== ASSIGNMENT ==
Only those lines running from the start of the listing below through the line that holds "Task: Click on the セミナー" are to be written out, exactly and in full.

== INPUT ==

◇ ◇ ◇ ◇ ◇

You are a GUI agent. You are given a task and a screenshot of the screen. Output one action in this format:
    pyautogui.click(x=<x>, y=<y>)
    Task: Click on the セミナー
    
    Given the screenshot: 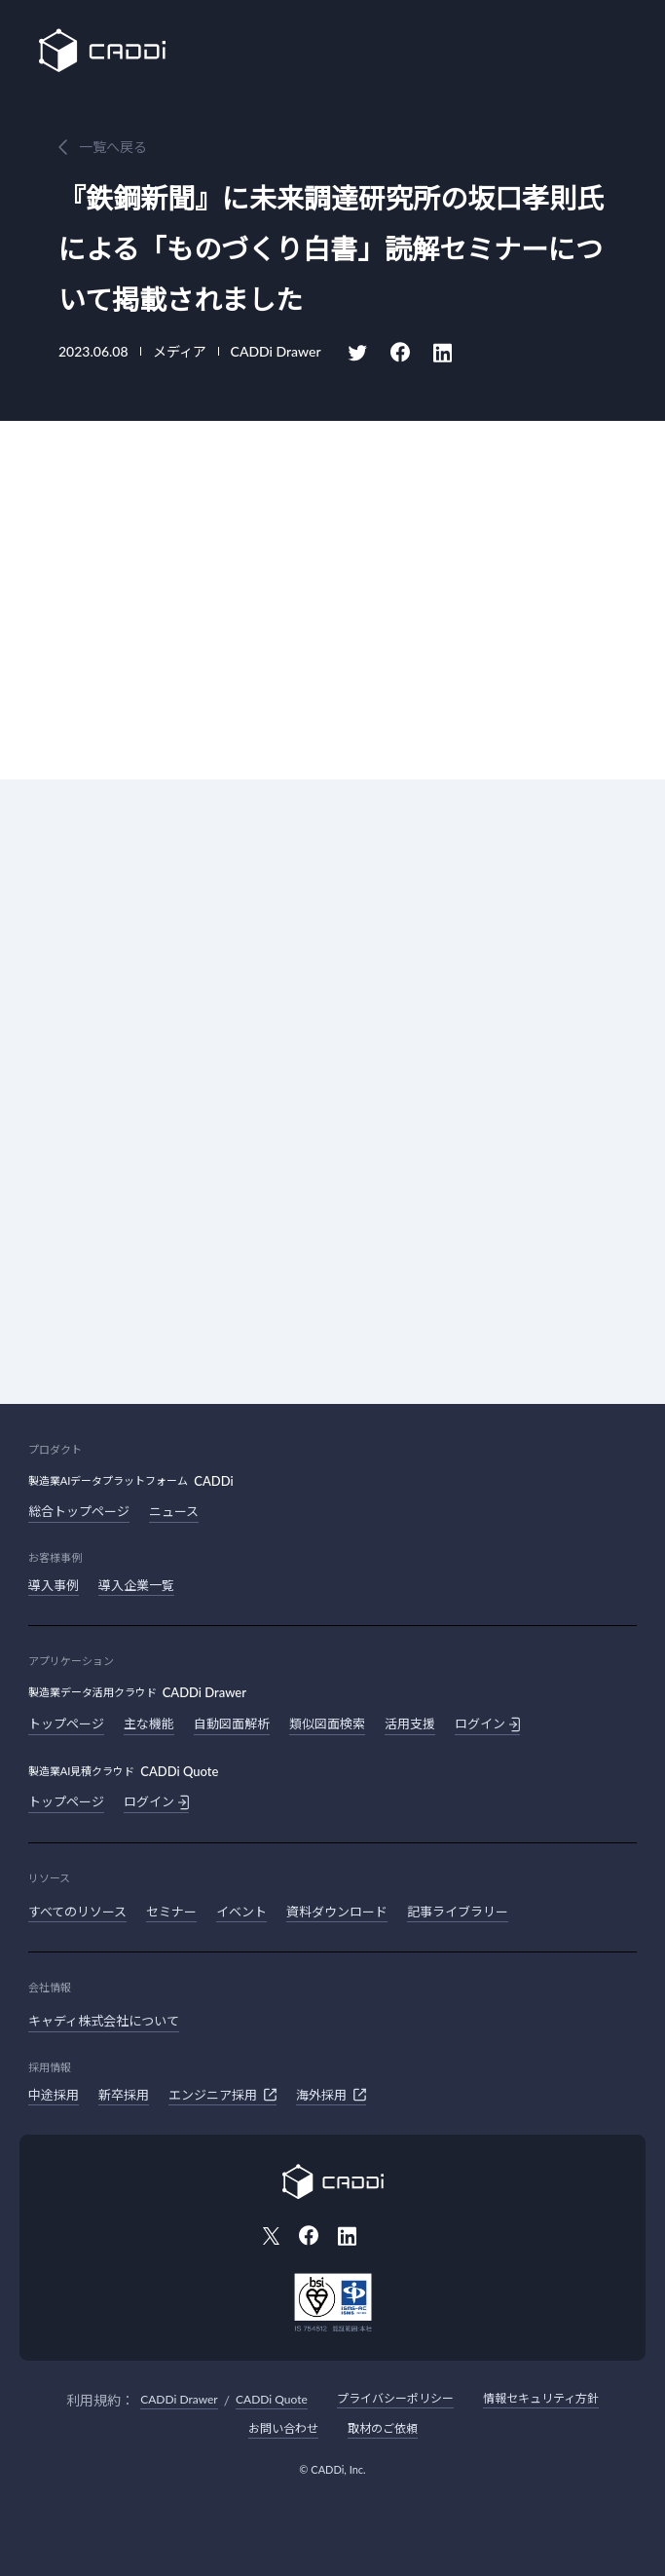 What is the action you would take?
    pyautogui.click(x=171, y=1911)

◇ ◇ ◇ ◇ ◇

== EXERCISE ANSWER ==
You are a GUI agent. You are given a task and a screenshot of the screen. Output one action in this format:
    pyautogui.click(x=<x>, y=<y>)
    Task: Click on the セミナー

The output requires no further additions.